What other fundamental questions remain to be answered about mechanisms of light adaptation in the retina? After the adage of the goose and the gander, one might reasonably predict that cyclic GMP levels in the On bipolar cell will increase in response to nitric oxide, and conversely that photoreceptor responses to light may be somehow modulated by dopamine. And if the gap junctional communication between horizontal cells is regulated by dopamine, what role is there for calcium and nitric oxide in regulating adaptation in these cells ? If the analogue output of the photoreceptor, horizontal cell and bipolar cell circuitry of the outer retina is dramatically altered during adaptation, how is the digitising output of the amacrine and ganglion cells modulated by these second messenger pathways ? It is already known that responses to light and GABA of ganglion cells are modulated by dopamine. Further, nitric oxide-sensitive forms of guanylate cyclase are present in certain populations of amacrine and ganglion cells, suggesting that this second messenger pathway modulates the excitability of these neurons in response to an increase in background light levels. To date over twenty types of amacrine cell have been described, each with its own distinct pattern of wiring and cargo of neurotransmitter, and their respective roles in the processing of light information is poorly understood. Perhaps one of the greatest challenges facing neuroscience is the functional characterization of these highly specialised cells that are involved in the primary processing of light information.
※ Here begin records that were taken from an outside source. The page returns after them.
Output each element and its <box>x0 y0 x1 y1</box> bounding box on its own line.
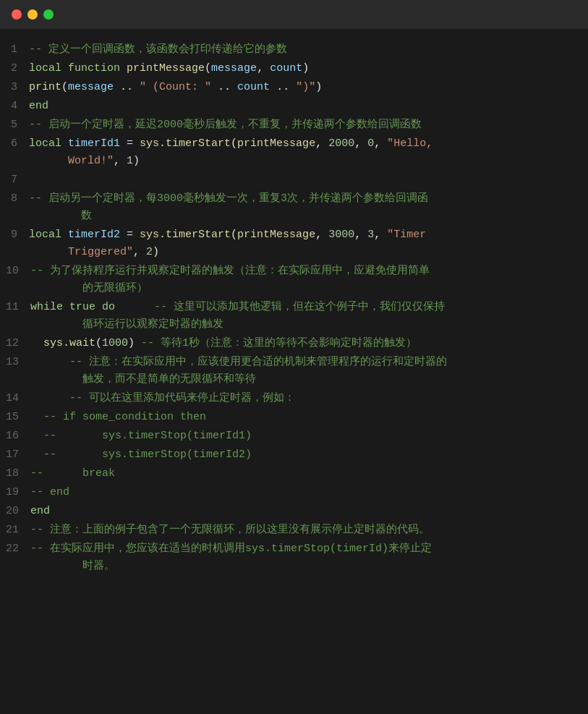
code-line: 2 local function printMessage(message, c… <box>0 59 588 78</box>
line-content: while true do -- 这里可以添加其他逻辑，但在这个例子中，我们仅仅… <box>30 299 588 333</box>
line-number: 1 <box>0 41 29 59</box>
line-content: -- 定义一个回调函数，该函数会打印传递给它的参数 <box>29 41 588 59</box>
code-line: 7 <box>0 171 588 190</box>
close-button[interactable] <box>12 9 22 20</box>
code-line: 11 while true do -- 这里可以添加其他逻辑，但在这个例子中，我… <box>0 298 588 334</box>
code-line: 4 end <box>0 97 588 116</box>
line-content: print(message .. " (Count: " .. count ..… <box>29 79 588 96</box>
line-number: 8 <box>0 190 29 208</box>
line-content: -- 可以在这里添加代码来停止定时器，例如： <box>30 390 588 407</box>
line-content: -- 在实际应用中，您应该在适当的时机调用sys.timerStop(timer… <box>30 540 588 575</box>
maximize-button[interactable] <box>43 9 54 20</box>
line-content: local timerId1 = sys.timerStart(printMes… <box>29 135 588 170</box>
line-number: 4 <box>0 98 29 115</box>
line-number: 2 <box>0 60 29 77</box>
line-number: 20 <box>0 503 30 520</box>
line-number: 6 <box>0 135 29 153</box>
line-content: end <box>29 98 588 115</box>
code-line: 14 -- 可以在这里添加代码来停止定时器，例如： <box>0 389 588 408</box>
code-line: 9 local timerId2 = sys.timerStart(printM… <box>0 226 588 262</box>
line-content: -- 注意：上面的例子包含了一个无限循环，所以这里没有展示停止定时器的代码。 <box>30 522 588 539</box>
line-number: 13 <box>0 354 30 371</box>
line-content: -- 为了保持程序运行并观察定时器的触发（注意：在实际应用中，应避免使用简单 的… <box>30 263 588 297</box>
line-number: 5 <box>0 116 29 134</box>
line-content: -- sys.timerStop(timerId1) <box>30 428 588 445</box>
title-bar <box>0 0 588 29</box>
code-container: 1 -- 定义一个回调函数，该函数会打印传递给它的参数 2 local func… <box>0 29 588 714</box>
code-line: 12 sys.wait(1000) -- 等待1秒（注意：这里的等待不会影响定时… <box>0 334 588 353</box>
line-number: 17 <box>0 446 30 464</box>
line-number: 19 <box>0 484 30 501</box>
line-content: -- 启动一个定时器，延迟2000毫秒后触发，不重复，并传递两个参数给回调函数 <box>29 116 588 134</box>
line-number: 7 <box>0 171 29 189</box>
code-line: 1 -- 定义一个回调函数，该函数会打印传递给它的参数 <box>0 41 588 59</box>
line-content: -- end <box>30 484 588 501</box>
line-number: 14 <box>0 390 30 407</box>
code-line: 10 -- 为了保持程序运行并观察定时器的触发（注意：在实际应用中，应避免使用简… <box>0 262 588 298</box>
line-number: 12 <box>0 335 30 352</box>
code-line: 21 -- 注意：上面的例子包含了一个无限循环，所以这里没有展示停止定时器的代码… <box>0 521 588 540</box>
line-number: 16 <box>0 428 30 445</box>
code-line: 17 -- sys.timerStop(timerId2) <box>0 446 588 464</box>
line-content: -- sys.timerStop(timerId2) <box>30 446 588 464</box>
line-content: -- if some_condition then <box>30 409 588 426</box>
line-content: local function printMessage(message, cou… <box>29 60 588 77</box>
line-number: 10 <box>0 263 30 280</box>
line-number: 15 <box>0 409 30 426</box>
line-content: local timerId2 = sys.timerStart(printMes… <box>29 226 588 261</box>
line-number: 22 <box>0 540 30 558</box>
line-content: -- break <box>30 465 588 483</box>
line-number: 9 <box>0 226 29 244</box>
line-number: 3 <box>0 79 29 96</box>
code-line: 18 -- break <box>0 464 588 483</box>
line-number: 11 <box>0 299 30 316</box>
code-line: 15 -- if some_condition then <box>0 408 588 427</box>
code-line: 19 -- end <box>0 483 588 502</box>
minimize-button[interactable] <box>27 9 38 20</box>
code-line: 13 -- 注意：在实际应用中，应该使用更合适的机制来管理程序的运行和定时器的 … <box>0 353 588 389</box>
line-number: 18 <box>0 465 30 483</box>
line-content: end <box>30 503 588 520</box>
code-line: 5 -- 启动一个定时器，延迟2000毫秒后触发，不重复，并传递两个参数给回调函… <box>0 116 588 135</box>
code-line: 6 local timerId1 = sys.timerStart(printM… <box>0 135 588 171</box>
code-line: 3 print(message .. " (Count: " .. count … <box>0 78 588 97</box>
code-line: 8 -- 启动另一个定时器，每3000毫秒触发一次，重复3次，并传递两个参数给回… <box>0 190 588 226</box>
code-line: 22 -- 在实际应用中，您应该在适当的时机调用sys.timerStop(ti… <box>0 540 588 576</box>
line-content: -- 启动另一个定时器，每3000毫秒触发一次，重复3次，并传递两个参数给回调函… <box>29 190 588 225</box>
line-number: 21 <box>0 522 30 539</box>
line-content: sys.wait(1000) -- 等待1秒（注意：这里的等待不会影响定时器的触… <box>30 335 588 352</box>
line-content: -- 注意：在实际应用中，应该使用更合适的机制来管理程序的运行和定时器的 触发，… <box>30 354 588 388</box>
code-line: 16 -- sys.timerStop(timerId1) <box>0 427 588 446</box>
code-line: 20 end <box>0 502 588 521</box>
In conclusion we are learning many fundamental lessons about cell signaling and inter-cellular communication from the retina. We are beginning to gain an insight into how molecules, proteins and membranes come together to form electrical circuits that are more sensitive than any that man has so far devised. The retina is not only a window to determining the how higher centers of the nervous system may function, it is a bridge towards understanding the interaction between mind and environment. By discovering how sensory information is detected and encoded in the retina, reconstructed in the visual cortex and ultimately converted into changes at the level of the genes themselves, we hope to understand the processes of the nervous system that form the basis of memory and experience and define our very being.